Data entries:
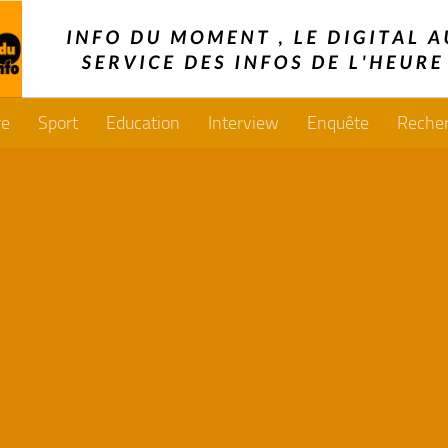
re
Sport
Education
Interview
Enquête
Reche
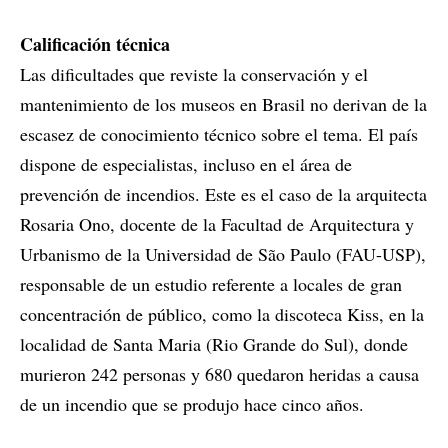
Calificación técnica
Las dificultades que reviste la conservación y el
mantenimiento de los museos en Brasil no derivan de la
escasez de conocimiento técnico sobre el tema. El país
dispone de especialistas, incluso en el área de
prevención de incendios. Este es el caso de la arquitecta
Rosaria Ono, docente de la Facultad de Arquitectura y
Urbanismo de la Universidad de São Paulo (FAU-USP),
responsable de un estudio referente a locales de gran
concentración de público, como la discoteca Kiss, en la
localidad de Santa Maria (Rio Grande do Sul), donde
murieron 242 personas y 680 quedaron heridas a causa
de un incendio que se produjo hace cinco años.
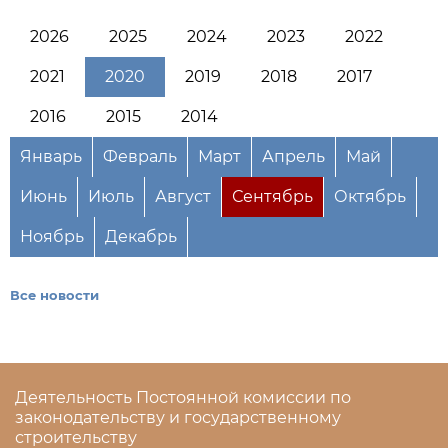
2026
2025
2024
2023
2022
2021
2020
2019
2018
2017
2016
2015
2014
Январь
Февраль
Март
Апрель
Май
Июнь
Июль
Август
Сентябрь
Октябрь
Ноябрь
Декабрь
Все новости
Деятельность Постоянной комиссии по
законодательству и государственному
строительству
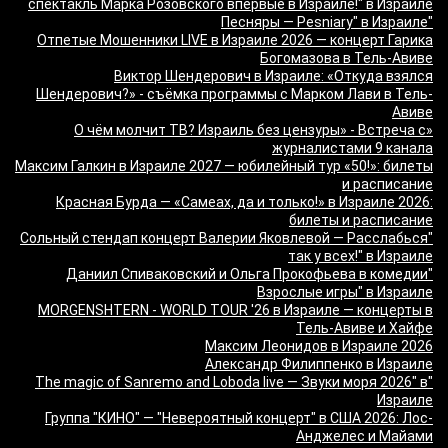
спектакль Марка Розовского впервые в Израиле!" в Израиле
"Песняры — Pesniary" в Израиле
Отпетые Мошенники LIVE в Израиле 2026 — концерт Гарика
Богомазова в Тель-Авиве
Виктор Шендерович в Израиле: «Откуда взялся
Шендерович?» - съёмка программы с Марком Лави в Тель-
Авиве
«О чём молчит ТВ? Израиль без цензуры» - Встреча с
журналистами 9 канала
Максим Галкин в Израиле 2027 — юбилейный тур «50!»: билеты
и расписание
Красная Бурда — «Самеах, да и только!» в Израиле 2026:
билеты и расписание
"Сольный стендап концерт Валерии Яковлевой — Расслабься
так у всех!" в Израиле
"Даниил Спиваковский и Ольга Прокофьева в комедии
Взрослые игры" в Израиле
MORGENSHTERN - WORLD TOUR '26 в Израиле — концерты в
Тель-Авиве и Хайфе
Максим Леонидов в Израиле 2026
Александр Филиппенко в Израиле
"The magic of Sanremo and Loboda live — Звуки моря 2026" в
Израиле
Группа "КИНО" — "Невероятный концерт" в США 2026: Лос-
Анджелес и Майами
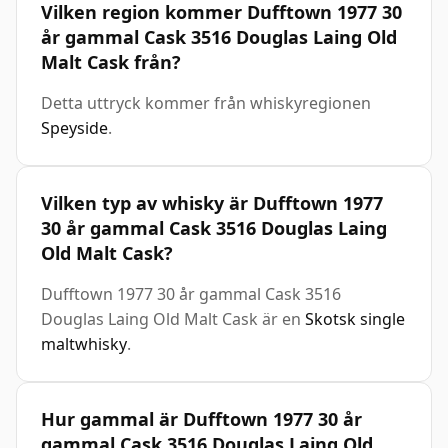
Vilken region kommer Dufftown 1977 30
år gammal Cask 3516 Douglas Laing Old
Malt Cask från?
Detta uttryck kommer från whiskyregionen
Speyside
.
Vilken typ av whisky är Dufftown 1977
30 år gammal Cask 3516 Douglas Laing
Old Malt Cask?
Dufftown 1977 30 år gammal Cask 3516
Douglas Laing Old Malt Cask är en
Skotsk single
maltwhisky
.
Hur gammal är Dufftown 1977 30 år
gammal Cask 3516 Douglas Laing Old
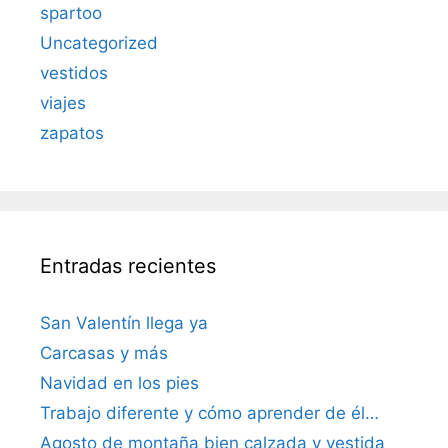
spartoo
Uncategorized
vestidos
viajes
zapatos
Entradas recientes
San Valentín llega ya
Carcasas y más
Navidad en los pies
Trabajo diferente y cómo aprender de él…
Agosto de montaña bien calzada y vestida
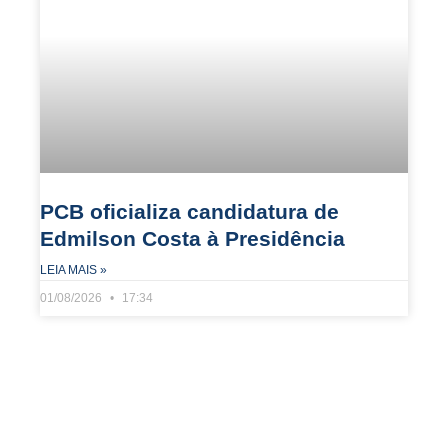
PCB oficializa candidatura de
Edmilson Costa à Presidência
LEIA MAIS »
01/08/2026
17:34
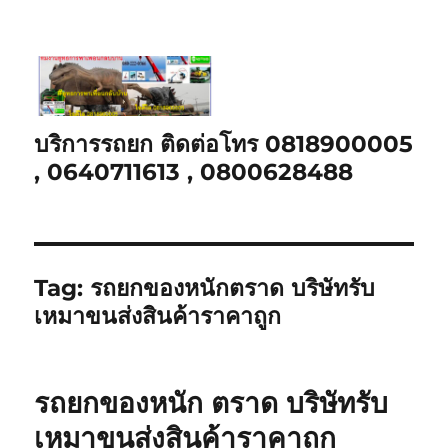
บริการรถยก ติดต่อโทร 0818900005
, 0640711613 , 0800628488
Tag:
รถยกของหนักตราด บริษัทรับ
เหมาขนส่งสินค้าราคาถูก
รถยกของหนัก ตราด บริษัทรับ
เหมาขนส่งสินค้าราคาถูก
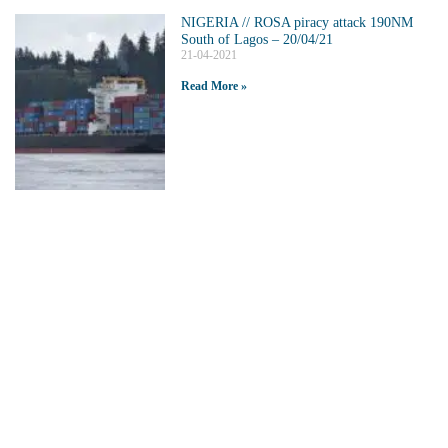
NIGERIA // ROSA piracy attack 190NM
South of Lagos – 20/04/21
21-04-2021
Read More »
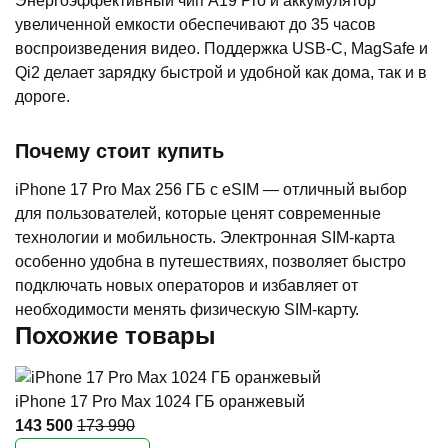
Энергоэффективный чип A19 Pro и аккумулятор
увеличенной емкости обеспечивают до 35 часов
воспроизведения видео. Поддержка USB-C, MagSafe и
Qi2 делает зарядку быстрой и удобной как дома, так и в
дороге.
Почему стоит купить
iPhone 17 Pro Max 256 ГБ с eSIM — отличный выбор
для пользователей, которые ценят современные
технологии и мобильность. Электронная SIM-карта
особенно удобна в путешествиях, позволяет быстро
подключать новых операторов и избавляет от
необходимости менять физическую SIM-карту.
Похожие товары
iPhone 17 Pro Max 1024 ГБ оранжевый
143 500
173 990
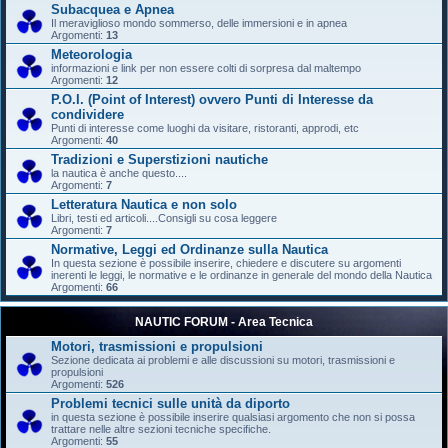
Subacquea e Apnea
Il meraviglioso mondo sommerso, delle immersioni e in apnea
Argomenti:
13
Meteorologia
informazioni e link per non essere colti di sorpresa dal maltempo
Argomenti:
12
P.O.I. (Point of Interest) ovvero Punti di Interesse da
condividere
Punti di interesse come luoghi da visitare, ristoranti, approdi, etc
Argomenti:
40
Tradizioni e Superstizioni nautiche
la nautica è anche questo....
Argomenti:
7
Letteratura Nautica e non solo
Libri, testi ed articoli....Consigli su cosa leggere
Argomenti:
7
Normative, Leggi ed Ordinanze sulla Nautica
In questa sezione è possibile inserire, chiedere e discutere su argomenti
inerenti le leggi, le normative e le ordinanze in generale del mondo della Nautica
Argomenti:
66
NAUTIC FORUM - Area Tecnica
Motori, trasmissioni e propulsioni
Sezione dedicata ai problemi e alle discussioni su motori, trasmissioni e
propulsioni
Argomenti:
526
Problemi tecnici sulle unità da diporto
in questa sezione è possibile inserire qualsiasi argomento che non si possa
trattare nelle altre sezioni tecniche specifiche.
Argomenti:
55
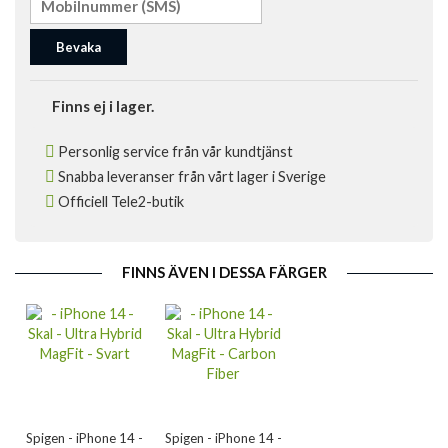
Bevaka
Finns ej i lager.
Personlig service från vår kundtjänst
Snabba leveranser från vårt lager i Sverige
Officiell Tele2-butik
FINNS ÄVEN I DESSA FÄRGER
Spigen - iPhone 14 -
Spigen - iPhone 14 -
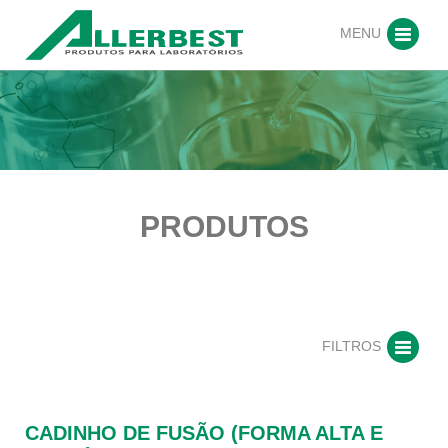
MENU
PRODUTOS
FILTROS
CADINHO DE FUSÃO (FORMA ALTA E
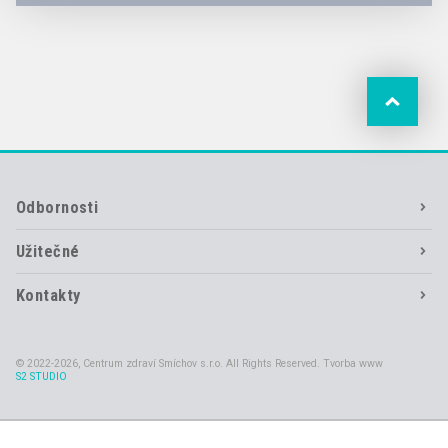
Odbornosti
Užitečné
Kontakty
© 2022-2026, Centrum zdraví Smíchov s.r.o. All Rights Reserved. Tvorba www
S2 STUDIO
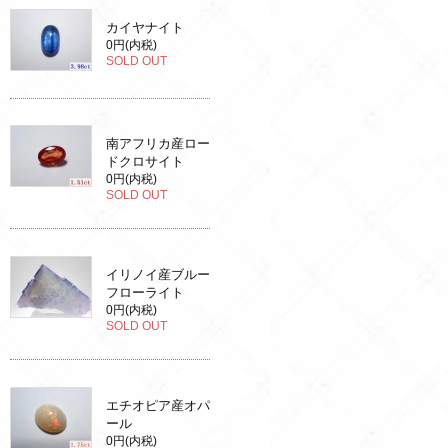
カイヤナイト
0円(内税)
SOLD OUT
南アフリカ産ロー
ドクロサイト
0円(内税)
SOLD OUT
イリノイ産ブルー
フローライト
0円(内税)
SOLD OUT
エチオピア産オパ
ール
0円(内税)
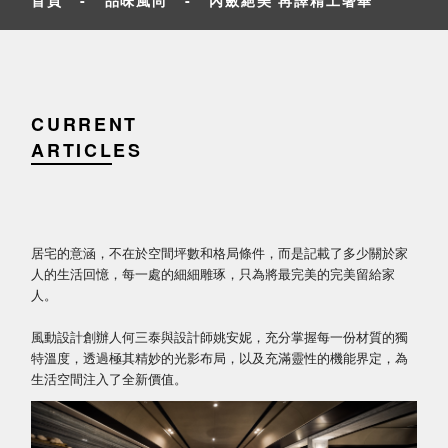
CURRENT
ARTICLES
居宅的意涵，不在於空間坪數和格局條件，而是記載了多少關於家
人的生活回憶，每一處的細細雕琢，只為將最完美的完美留給家
人。
風動設計創辦人何三泰與設計師姚安妮，充分掌握每一份材質的獨
特溫度，透過極其精妙的光影布局，以及充滿靈性的機能界定，為
生活空間注入了全新價值。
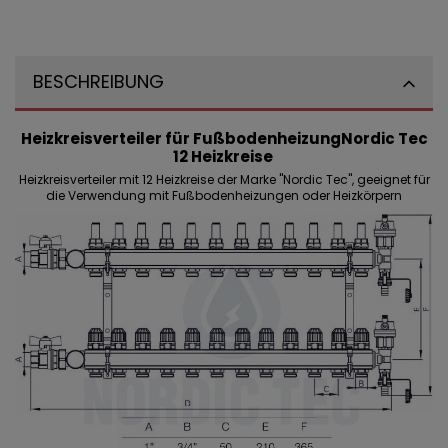
BESCHREIBUNG
Heizkreisverteiler für Fußbodenheizung
Nordic Tec
12 Heizkreise
Heizkreisverteiler mit 12 Heizkreise der Marke "Nordic Tec", geeignet für
die Verwendung mit Fußbodenheizungen oder Heizkörpern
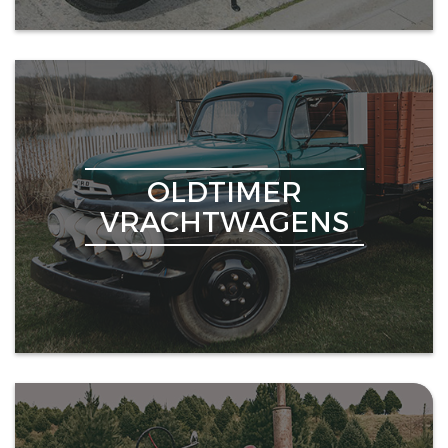
OLDTIMER
VRACHTWAGENS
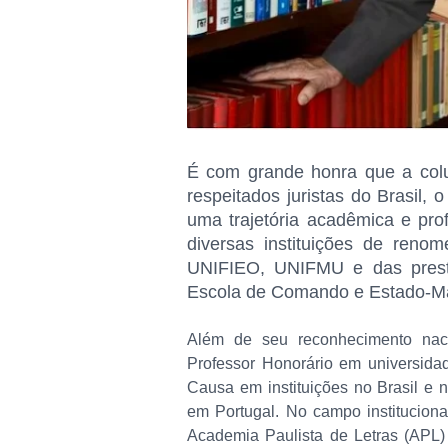
É com grande honra que a co
respeitados juristas do Brasil,
uma trajetória acadêmica e prof
diversas instituições de reno
UNIFIEO, UNIFMU e das prest
Escola de Comando e Estado-Ma
Além de seu reconhecimento nacio
Professor Honorário em universida
Causa em instituições no Brasil e 
em Portugal. No campo instituciona
Academia Paulista de Letras (APL)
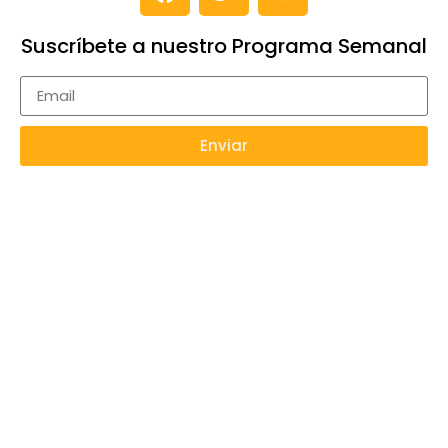
Suscríbete a nuestro Programa Semanal
Enviar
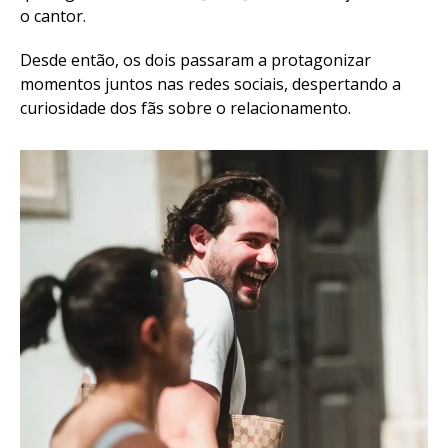
o cantor.
Desde então, os dois passaram a protagonizar
momentos juntos nas redes sociais, despertando a
curiosidade dos fãs sobre o relacionamento.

• [Task details]:
Please reproduce the entries above exactly, from their first line to the line holding "localidad de Santa" inclusive, and nothing else; the pictures stay out.

• [Exercise answer]:
re
Sport
Education
Interview
Enquête
Reche
Calificación técnica
Las dificultades que reviste la conservación y el
mantenimiento de los museos en Brasil no derivan de la
escasez de conocimiento técnico sobre el tema. El país
dispone de especialistas, incluso en el área de
prevención de incendios. Este es el caso de la arquitecta
Rosaria Ono, docente de la Facultad de Arquitectura y
Urbanismo de la Universidad de São Paulo (FAU-USP),
responsable de un estudio referente a locales de gran
concentración de público, como la discoteca Kiss, en la
localidad de Santa Maria (Rio Grande do Sul), donde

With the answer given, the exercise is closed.